“Se
nossos filhos fossem ricos e não negros, pobres e favelados, os culpados já
teriam aparecido e nós teríamos sido tratadas de outra maneira” (Vera Lúcia
Flores Leite, mãe de Cristiane Souza Leite, 17 anos)[1].
Na
noite de 26 de julho de 1990, três garotas menores de idade e oito rapazes
(sendo cinco também menores) estavam em um sítio em Suruí, município de Magé (RJ),
quando homens encapuzados, identificados como policiais, os levaram de lá. Seus
corpos nunca mais foram encontrados, a não ser a Kombi de um deles, abandonada
nas proximidades.
Edméia,
mãe de Luís Henrique da Silva Euzébio (16 anos), uma das vítimas, foi
assassinada em 1993 no estacionamento da Estação de Metrô Praça Onze, após ter visitado
um preso no Presídio Hélio Gomes (Estácio) e, de acordo com as investigações,
ter dado importante passo na elucidação dos fatos.
Esse
caso se reveste de especial importância porque:
1
– Antecedeu uma série de outras chacinas (Candelária, Vigário Geral, Nova
Brasília etc.) e massacres (Carandiru, Eldorado dos Carajás, Corumbiara etc.)
que proliferaram na década dos 1990 e se tornaram famosos pela quantidade de
mortos.
2
– É precursor de um conjunto de ingredientes e características dos mais
variados casos que virão em seguida e até os dias de hoje, se não igualmente,
de forma análoga, em termos de padrões investigatórios, de impunidade, dentre
outros.
3
– Gerou o movimento “Mães de Acari” (em alusão ao fato de que a maioria das
vítimas morava na Favela de Acari, na Zona Norte da cidade do Rio de Janeiro).

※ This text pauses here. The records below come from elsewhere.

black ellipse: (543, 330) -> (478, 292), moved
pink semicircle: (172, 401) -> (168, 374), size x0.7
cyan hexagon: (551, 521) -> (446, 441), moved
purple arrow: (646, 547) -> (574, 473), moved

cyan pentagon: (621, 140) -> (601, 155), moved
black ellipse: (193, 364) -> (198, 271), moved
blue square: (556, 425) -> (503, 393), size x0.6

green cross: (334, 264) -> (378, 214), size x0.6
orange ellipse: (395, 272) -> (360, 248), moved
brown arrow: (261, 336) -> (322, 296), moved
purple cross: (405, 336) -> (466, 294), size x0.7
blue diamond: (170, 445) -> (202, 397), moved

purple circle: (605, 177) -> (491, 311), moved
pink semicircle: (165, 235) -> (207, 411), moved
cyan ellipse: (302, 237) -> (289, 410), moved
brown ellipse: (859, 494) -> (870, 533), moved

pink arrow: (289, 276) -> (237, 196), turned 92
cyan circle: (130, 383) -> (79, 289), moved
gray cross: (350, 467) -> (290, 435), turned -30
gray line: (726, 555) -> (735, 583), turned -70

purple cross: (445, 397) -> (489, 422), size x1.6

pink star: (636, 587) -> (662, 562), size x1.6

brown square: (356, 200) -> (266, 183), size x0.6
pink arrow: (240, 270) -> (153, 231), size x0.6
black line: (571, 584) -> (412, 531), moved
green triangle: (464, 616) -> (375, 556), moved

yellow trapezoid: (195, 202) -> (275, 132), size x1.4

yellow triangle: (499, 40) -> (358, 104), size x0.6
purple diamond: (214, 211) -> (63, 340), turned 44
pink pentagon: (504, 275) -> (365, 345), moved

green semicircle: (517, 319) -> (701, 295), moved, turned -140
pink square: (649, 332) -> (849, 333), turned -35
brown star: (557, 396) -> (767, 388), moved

A
importância de seu surgimento, além do fortalecimento da luta, é que se trata
da primeira experiência desse tipo no Brasil, ao que se sabe; a semente de
tantas organizações e movimentos que surgiram como forma das mães lutarem
contra a violência do Estado, como ex., Mães de Maio, Rede de Mães e Familiares
da Baixada Fluminense, Mães em Luto da Zona Leste (SP), Mães de Curió, Mães de
Manguinhos, Mães de Maio do Cerrado, Mães do Xingu, Mães Mogianas, Rede de
Comunidades e Movimentos contra a Violência, Associação de Mães e Familiares de
Vítimas de Violência do Estado do Espírito Santo, dentre outras, num país de tantas
chacinas cometidas por agentes de segurança pública.
4
– Fez com que a mães tivessem que atuar como “investigadoras”, como acontece
até hoje e que neste caso isso custou a vida de Edméia. As mães cobram,
pressionam e fiscalizam para fazerem os processos e investigações andarem em
meio à tão conhecida morosidade e falta de vontade que redundam em impunidade e
injustiça. As mães fazem da luta o motor para aplacar a dor da perda de seus
filhos (e neste caso, em especial, num luto incompleto).
5
– As Mães de Acari, como a maioria delas nos demais casos, tiveram que lutar
contra a estigmatização e o preconceito de parcela da mídia (inclusive com matérias
repletas de erros e imprecisões), autoridades governamentais e jurídicas,
muitas vezes sendo chamadas de “mães de bandidos”, quando, na maioria dos casos
seus filhos não eram, e se fossem, não justificaria a execução. Trata-se de
sobreposição de lutas que elas têm que travar, e esta, com profundas
repercussões subjetivas; estratégia de criminalização com vistas a deslegitimar
e enfraquecer os movimentos de mães assim como tornar impunes os algozes, mas
as mães não desistem.
6
– Teve o mesmo script da maioria dos
casos: investigações superficiais e inconclusas, prescrição e arquivamento por
falta de provas, não punição ou absolvição dos réus, seguindo o padrão que as
mães bem conhecem. O inquérito deste caso prescreveu em 2010 e ninguém foi
indiciado.
7
– Revelou a impunidade e o acobertamento de grupos de extermínio compostos por
policiais civis e militares, como até hoje acontece. No caso da Chacina de
Acari, tratou-se de um dos mais famosos à época, os Cavalos Corredores, responsável
também pela Chacina de Vigário Geral.
8
– Acari continua sendo um local de corriqueira violência policial, tanto que o
relatório “Você matou meu filho!”, da Anistia Internacional (2015), embora
trate da violência policial em geral, retrata dez casos de mortes decorrentes
de intervenção policial na Favela de Acari; nove comprovadamente se tratam de execuções
extrajudiciais. O relatório é repleto de depoimentos de mães. A Anistia
Internacional atuou intensamente na chacina e na morte de Edméia, de várias
formas, inclusive com ações urgentes.
A
situação hoje em relação a esse caso é a seguinte: em 2011 o Tribunal de Justiça
do Rio de Janeiro denunciou sete pessoas (a maioria policiais militares,
inclusive um ex-comandante da PM e ex-deputado) pelo assassinato de Edméia. Em
2014 eles foram acusados de homicídio doloso e deveriam ser levados a júri
popular. Houve apelação à instância superior e até agora ninguém foi julgado.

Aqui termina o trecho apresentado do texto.